After finishing my PhD in February 2014 I began applying for jobs to become a trainee patent attorney through online job advertisements. I received a phone call from EIP’s recruitment manager for an informal chat about my degree, PhD and the job. I was invited to attend an interview in their London office in May and after making it through that first interview I attended a second interview in the Leeds office where I would be based if successful. The interviews were relatively informal and friendly. I was pleased to learn that I had been successful and began working in August 2014.

Why did you choose a job in this profession?

It was during my PhD that I decided I wanted to leave academia. The uncertainty of a career as a post-doc researcher did not appeal to me and increasingly the work I was doing seemed more and more abstract; I wanted to work in an area that was more applicable to the real word.
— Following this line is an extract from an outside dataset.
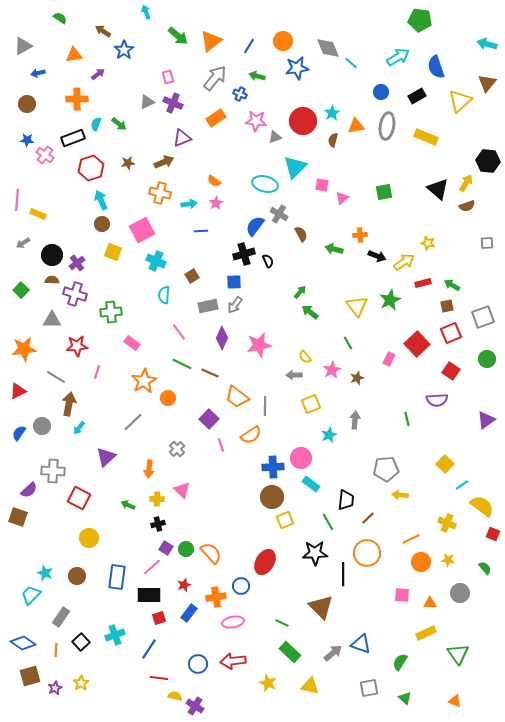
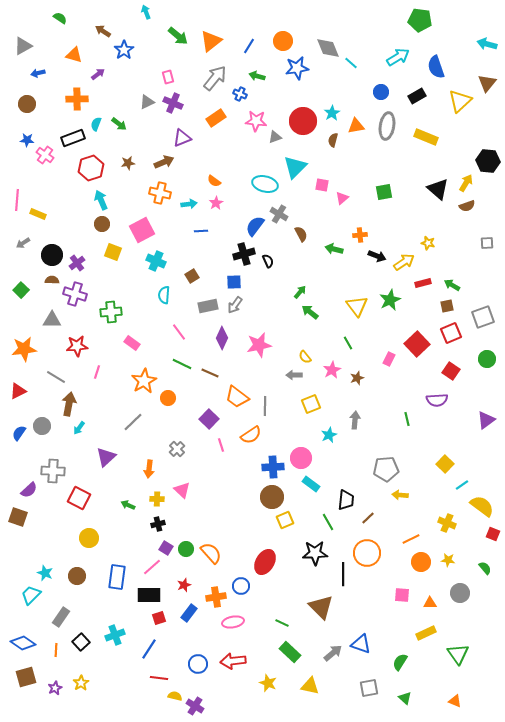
orange triangle at (74, 55): rotated 24 degrees clockwise
brown square at (30, 676): moved 4 px left, 1 px down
As a self-confessed gadget enthusiast the idea of working with cutting edge technology piqued my interest.

What are your main duties?

At this stage in my career I can summarise my job into three main areas: writing patent applications, prosecuting patent applications and admin. Writing a patent application firstly involves liaising with inventors to discuss their idea in detail to determine what the invention is and how it works. The next step involves describing the invention so that it can be easily understood, describing all of the features of the invention and claiming the invention to provide the best protection for the inventor. Of all the work I do, this is certainly the most interesting and satisfying. I get to learn about new technologies in all areas of physics while enabling the inventor to obtain protection for their invention. Once a patent has been filed, it is examined by the patent office. The next steps then involve prosecuting the patent. An examiner will search in patent databases to determine whether the invention is new or whether it may be deemed obvious from what has been done before. My job is therefore to argue that the invention is not known and is not obvious over the documents cited by the examiner. The final part of the job involves discussing the patent procedure with clients, preparing invoices, organising my workload, preparing emails and forms and keeping up to date with patent law.

What are the most stressful parts of the job?

The most stressful part of my job is consistently having to perform at the highest level. In this profession every word counts. An entire patent application may be granted or denied because of one sentence, or even one word. Attention to detail is therefore imperative. At EIP there is a network of friendly and helpful people who are more than willing to help out.

What would you like to achieve in future?

The goal for every trainee patent attorney is to pass your exams. EIP are very flexible about when you choose to sit exams; they recognise that everyone works differently and there is no pressure to sit exams straight away.